Agency holding companies are jumping on the commerce bandwagon en masse.
It’s a shrewd move, given the sector’s runaway growth. Retail media, for instance, will grow 9.9% to $125.7 billion by this year and make up 15.4% of all ad revenue by 2028 – surpassing TV, according to GroupM’s June ad spend forecast.
IPG Mediabrands launched a retail media unit in July. Publicis has made multiple commerce-related acquisitions, including CitrusAd, Profitero and Corra. Omnicom has had its own in-house retail consultancy since 2019, and Dentsu debuted a “retail accelerator” called Dentsu Shop in February. Havas acquired ecommerce consultancy Expert Edge in 2022, two years after rolling out its ecommerce unit, Havas Market.
But what has WPP been working on?
In May, WPP-owned GroupM created GroupM Nexus Commerce to unify GroupM’s commerce functions under one umbrella, and it chose Samantha Bukowski to lead the new unit as global head of commerce.

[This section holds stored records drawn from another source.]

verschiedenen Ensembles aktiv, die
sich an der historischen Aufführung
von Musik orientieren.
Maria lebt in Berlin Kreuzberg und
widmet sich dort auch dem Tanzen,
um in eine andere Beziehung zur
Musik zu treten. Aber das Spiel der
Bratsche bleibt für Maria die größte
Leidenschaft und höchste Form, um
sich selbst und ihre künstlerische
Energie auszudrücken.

GroupM Nexus Commerce “stitches together” the work of many internal experts, Bukowski said. For instance, Wunderman Thompson, WPP’s ecommerce consultancy, can build custom tech stacks, while its retail experience agency, Barrows, can integrate tech into in-store environments.
Consumers have always operated in a “nonlinear fashion,” Bukowski said, but it has taken a long time for the tech to catch up to human behavior. Now, it’s easier to anticipate where consumers are on their journeys and orchestrate the path to purchase.
That strong emphasis on performance is why commerce lives within GroupM Nexus, the agency’s performance marketing arm. The way Bukowski sees it, all media has become performance media, because everything is trackable.
“Commerce, at its core, is just a supercharged version of performance,” Bukowski said.
Bukowski spoke with AdExchanger.
AdExchanger: Why is commerce important to GroupM and WPP?
SAMANTHA BUKOWSKI: It’s the place where we prove our impact. Our clients want to see business results and measure them with certainty. They have sales targets, market share targets and margin targets. It’s our responsibility to bring that to the table through media.
How do you approach social commerce?
Social commerce is very locally nuanced. In some countries, we’re dealing with super apps, and in other countries, we’re just scratching the surface as people get comfortable transacting in a social environment. We’re still figuring out if consumers will adopt that behavior long term in certain countries.
We recognize social as the newest point of sale. Take TikTok Shop. We now have social companies that are physically holding inventory, so they’re morphing into a hybrid retailer.
What about retail media?
Retail media is massive for us, but it’s not just on-site or search – we’re past that. Retail media comes to life in connected television and digital out-of-home.
We have retail-specific specialists, but they still operate within integrated structures and sit alongside people whose job is to think about direct to consumer or how brand media impacts what’s going on in retail. We make sure that if you are responsible for running Amazon media, you know how Amazon makes money, and that if your ad campaign gets shut off [based] on net PPM [net pure profit margin, or how much profit Amazon makes on a product], you know how to course-correct it.
How do you use AI for commerce?
AI has always existed back of house. The shift we’re seeing now is going from a hidden capability to a consumer-facing application. We’re using AI to forecast the effectiveness of our media, allocate budgets, create multiple versions of creative extremely quickly and analyze creative to see what works before we even run it.
What do your own shopping habits look like?
On a personal level, I’m probably more online than I’ve ever been. Clothes were my hardest thing to buy online for a long time, but with the ease of returns and how much consumer convenience is built into that path, now I’m pretty much always an online marketplace girl.
In the role that I’m in, I feel like it’s my responsibility to try everything. I always test new technology, no matter how clunky.
Is there a commerce technology you’ve tried, loved and adopted?
Payment technologies. We’ve become accustomed to shopping and paying with a certain level of convenience. Apple Pay, Shopify sites, PayPal integrations and Buy with Amazon have transformed payments and the ease with which you can transact wherever you are.
This interview has been edited and condensed.